If you're not using one, you probably know someone that does.
You may have resisted until now, and hopefully that will end here. There are many different thoughts on how to
get the most out of your running. The key to success is variety. Endurance workouts, tempo runs and AT intervals
are at the heart of an effective program. A heart rate monitor is the one thing that can lead you through each
one of those workouts, and give you the valuable feedback that can help you turn weaknesses into strengths, improve
our fitness, or lose those last few pounds.

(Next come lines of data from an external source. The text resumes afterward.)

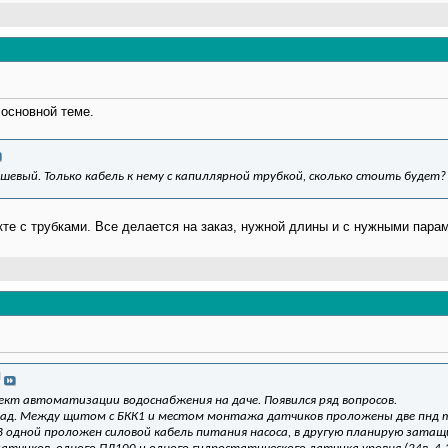
 основной теме.
евый. Только кабель к нему с капиллярной трубкой, сколько стоить будет?
те с трубками. Все делается на заказ, нужной длины и с нужными пара
И
ект автоматизации водоснабжения на даче. Появился ряд вопросов.
лад. Между щитом с БКК1 и местом монтажа датчиков проложены две пнд 
 В одной проложен силовой кабель питания насоса, в другую планирую зата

For fitness runners, you will benefit the most by running in
a particular zone each day. For weight management, running in the 60-70% zone will help you burn fat and build
endurance. Increase your fitness by doing tempo runs in the 70-80% zone. An HRM is not just for competitive runners.
It can help any runner!
To prepare for competition, it's important that you build endurance,
strength and speed. For endurance and recovery workouts, it paces you so you don't overdo it. For tempo runs, it
keeps you on track. And for interval workouts, it makes sure you go hard enough and you recover when it's time.
Nothing else can guide you that way. It can show you when you're dehydrating, or running out of nutrition, or not
recovered from a previous days workout. It allows you to analyze workouts and races. Racing flats are great. But
if you're not training right, you might as well be wearing work boots.
If you're very new to the concept of an HRM, you might be wondering
WHAT'S AN HRM. It
consists of a watch worn on your wrist, and a transmitter that you comfortably wear against your skin and around
your chest. The transmitter picks up the signals of your heart, and sends them wirelessly to the watch you wear
on your wrist. It's that simple. No wires, no taking your pulse and doing a multiplication equation. Just look
at your wrist and it's there. AND THE KEY, IT'S DISPLAYED
CONTINUOUSLY. The continuous display is what makes it
effective. It's there to guide you during your entire run. Just like a coach with a clipboard and a bullhorn. Just
as effective, but a little more subtle!